Sasajima Toshio, Takahashi Masataka, Kinouchi Hiroyuki, Suzuki Akira, Mizoi Kazuo
Department of Neurosurgery, Akita University School of Medicine, 1-1-1 Hondo, Akita 010-8543, Japan.
No To Shinkei. 2003 Mar;55(3):233-40.
Between 1985 and 2001, eight patients with intracranial ependymomas underwent surgery at our hospital. The cases included six infratentorial ependymomas, one supratentorial ependymoma and one supratentorial anaplastic ependymoma. Infratentorial ependymomas were classified according to origin and extension. The lateral type tumors originated from the lateral part of the fourth ventricle in four cases. The midfloor type tumors originated from the inferior half of the fourth ventricular floor in two cases. The three totally resected tumors were the lateral type tumors. The remaining one case with the lateral type tumor underwent nearly total resection of the tumor, since the tumor involved lower cranial nerves. All patients with the midfloor type tumors underwent incomplete resections of the tumors, because the tumors infiltrated into brain stem. Lower cranial nerve involvement and brain stem invasion implied incomplete resection and had the poor prognosis. In intracranial ependymomas, all four patients with total resections have been alive, whereas three of four patients with incomplete resections have died. The mean survival time of all patients with intracranial ependymomas was 127 months from the time of the initial surgery. There were no deaths in the patients with tumors showing MIB-1 index < 10% (n = 4). The mean survival time of the patients with tumors showing MIB-1 index > or = 10% (n = 4), was 30 months. The extent of the resection, the age of the patients and MIB-1 index are important factors in the outcome in patients with intracranial ependymomas. Two representative children aged less than 3 years with the midfloor type tumors were presented. In a patient treated with conventional radiation and chemotherapy, residual tumor repeatedly enlarged within 12 months despite several resections of the tumor. The patient died 32 months after the initial resection. In contrast, the other patient received multidisciplinary treatment including Linac stereotactic radiotherapy (SRT) with a marginal dose of 27 Gy in 9 fractions, have been still alive for 45 months after the initial resection. The residual tumor slightly decreased in size and remained stable without evident growth 12 months after SRT. SRT may provide good local control for patients with intracranial ependymomas and have a favorable impact on survival.

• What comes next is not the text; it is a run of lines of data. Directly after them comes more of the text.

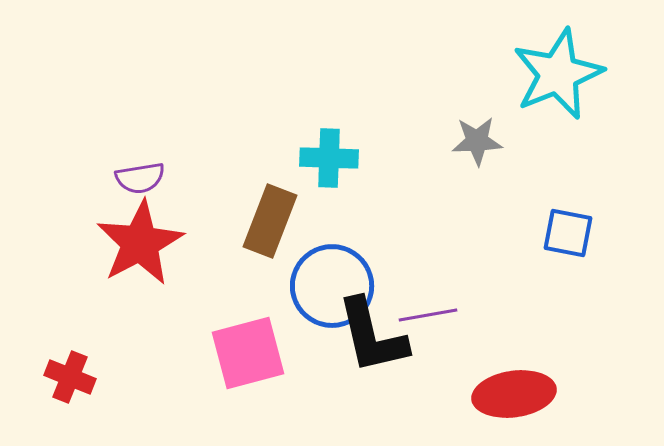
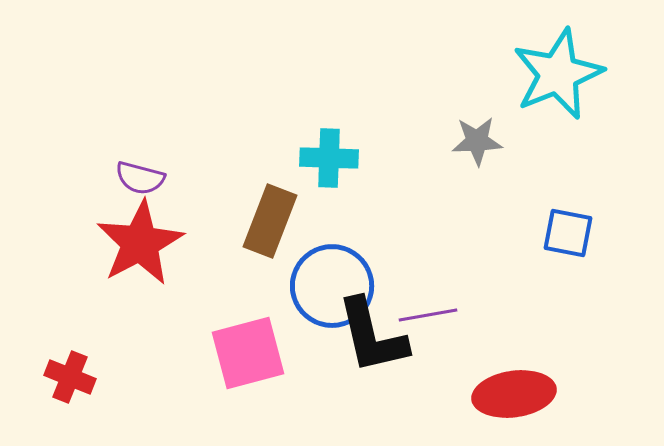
purple semicircle: rotated 24 degrees clockwise
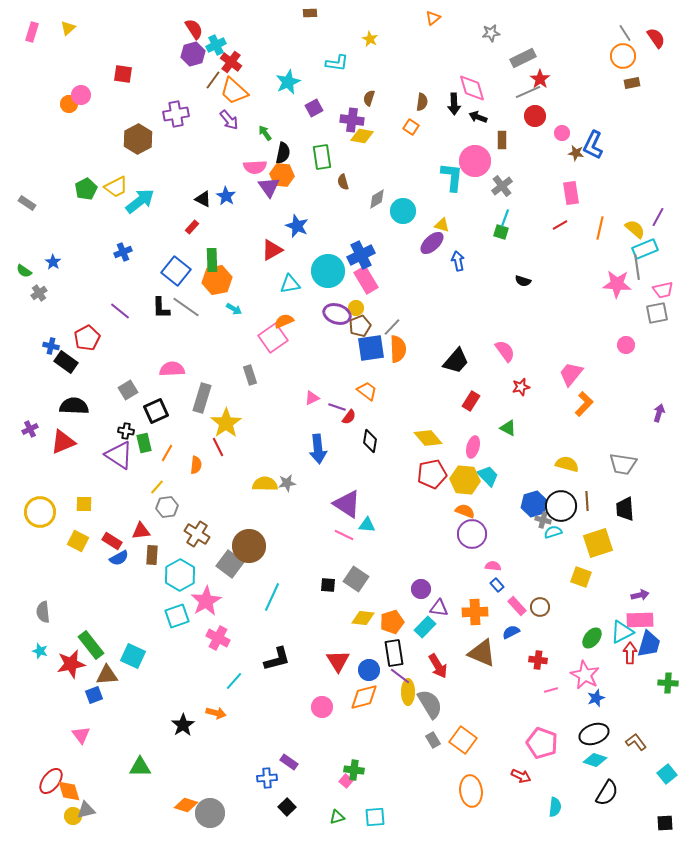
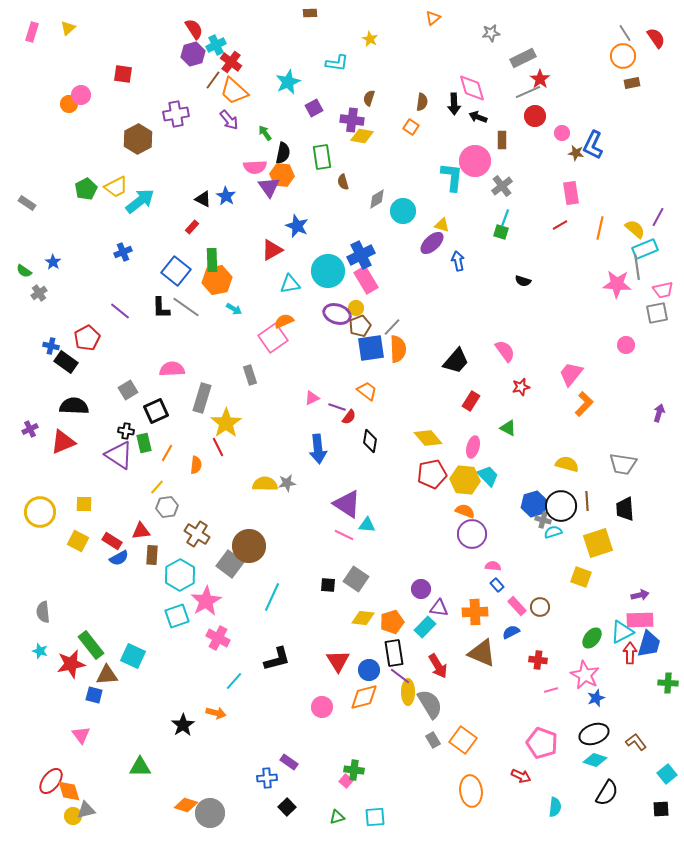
blue square at (94, 695): rotated 36 degrees clockwise
black square at (665, 823): moved 4 px left, 14 px up
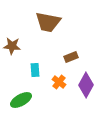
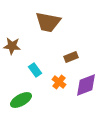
cyan rectangle: rotated 32 degrees counterclockwise
purple diamond: rotated 40 degrees clockwise
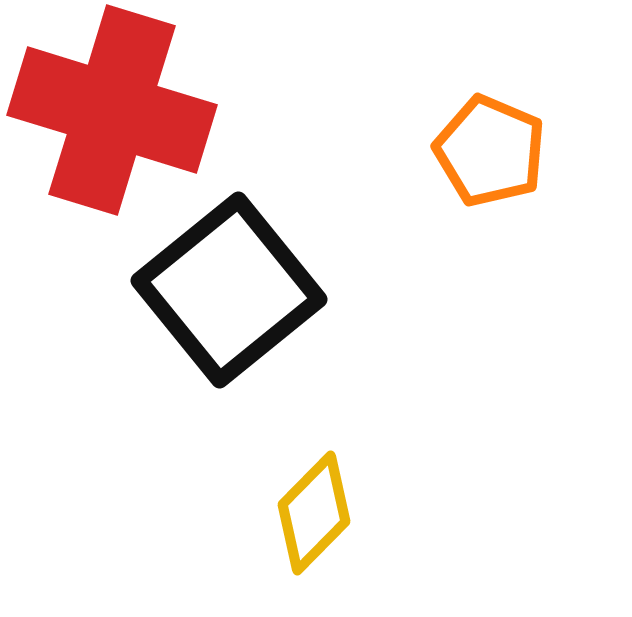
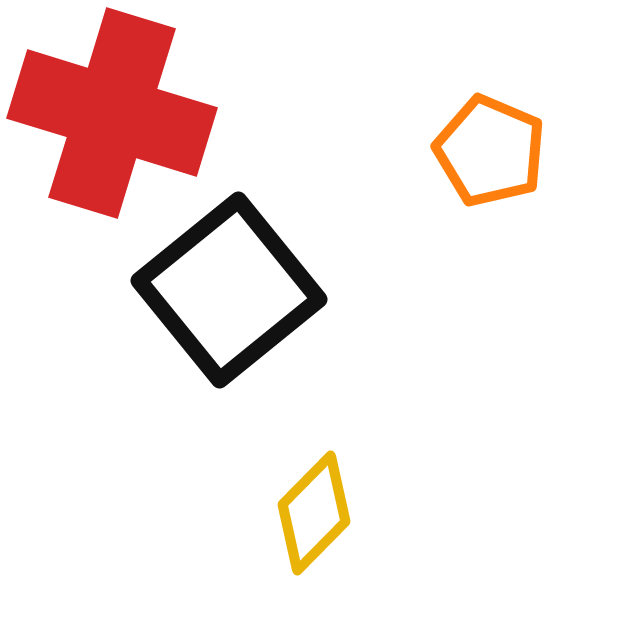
red cross: moved 3 px down
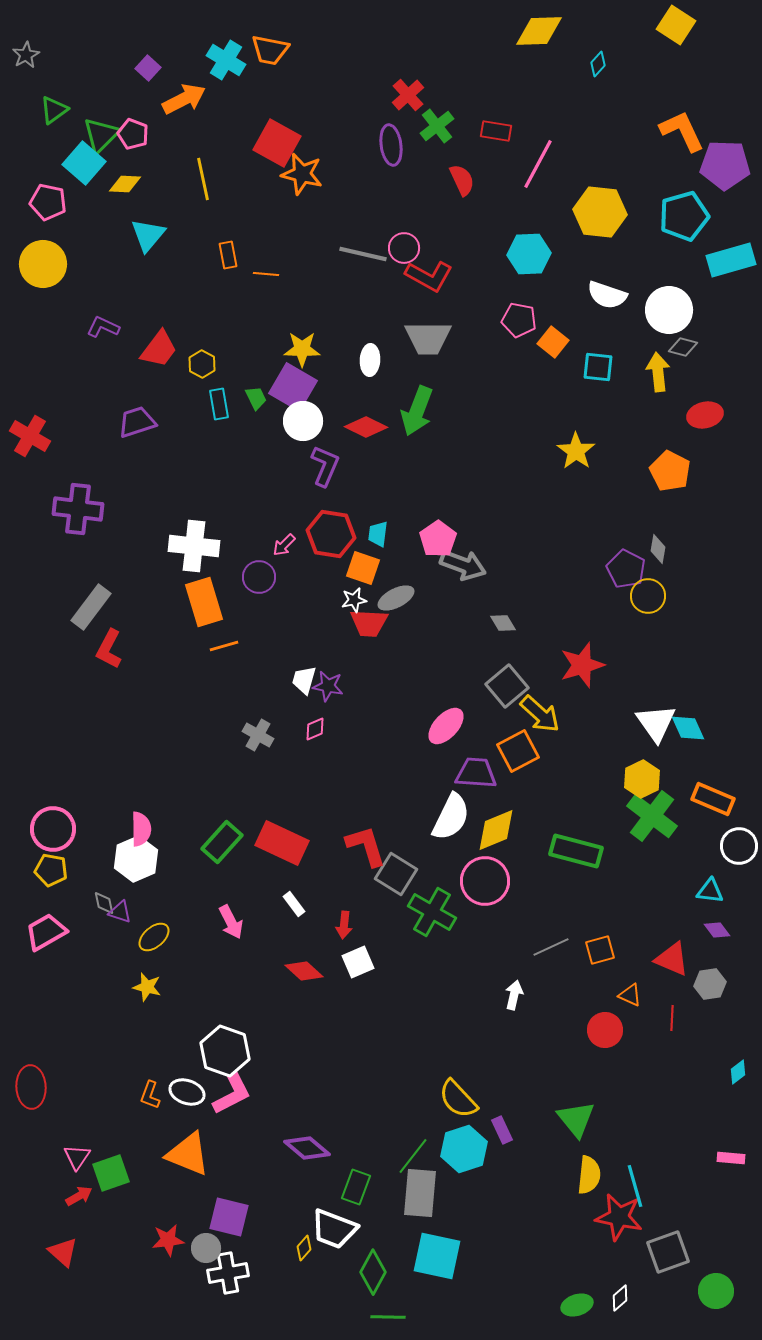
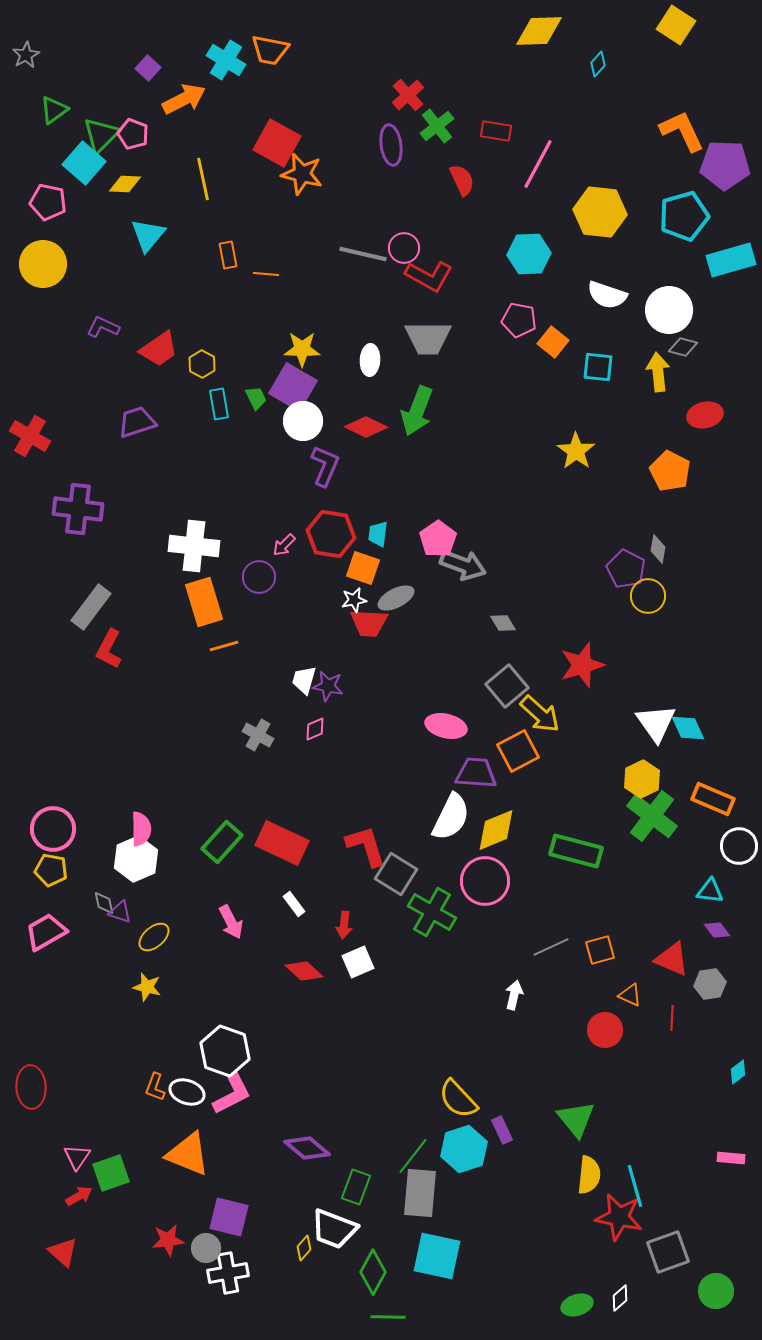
red trapezoid at (159, 349): rotated 18 degrees clockwise
pink ellipse at (446, 726): rotated 60 degrees clockwise
orange L-shape at (150, 1095): moved 5 px right, 8 px up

1985年至2001年间,我院有8例颅内室管膜瘤患者接受了手术治疗。病例包括6例幕下室管膜瘤、1例幕上室管膜瘤和1例幕上间变性室管膜瘤。幕下室管膜瘤根据起源和扩展情况进行分类。外侧型肿瘤4例起源于第四脑室外侧部。中间底部型肿瘤2例起源于第四脑室底部下半部。3例肿瘤全切除的均为外侧型肿瘤。其余1例外侧型肿瘤患者因肿瘤累及低位颅神经,行肿瘤次全切除。所有中间底部型肿瘤患者均行肿瘤部分切除,因为肿瘤浸润至脑干。低位颅神经受累和脑干侵犯提示手术切除不完全,预后较差。在颅内室管膜瘤中,4例全切除患者均存活,而4例部分切除患者中有3例死亡。颅内室管膜瘤患者从初次手术时起的平均生存时间为127个月。MIB-1指数<10%的患者(n = 4)无死亡病例。MIB-1指数≥10%的患者(n = 4)平均生存时间为30个月。手术切除范围、患者年龄和MIB-1指数是颅内室管膜瘤患者预后的重要因素。介绍了2例具有代表性的年龄小于3岁的中间底部型肿瘤患儿。1例接受传统放疗和化疗的患者,尽管多次切除肿瘤,但残余肿瘤在12个月内仍反复增大。患者在初次切除后32个月死亡。相比之下,另1例患者接受了多学科治疗,包括直线加速器立体定向放射治疗(SRT),边缘剂量为27 Gy,分9次给予,初次切除后已存活45个月。放疗后12个月,残余肿瘤体积略有减小,保持稳定,无明显生长。SRT可为颅内室管膜瘤患者提供良好的局部控制,并对生存产生有利影响。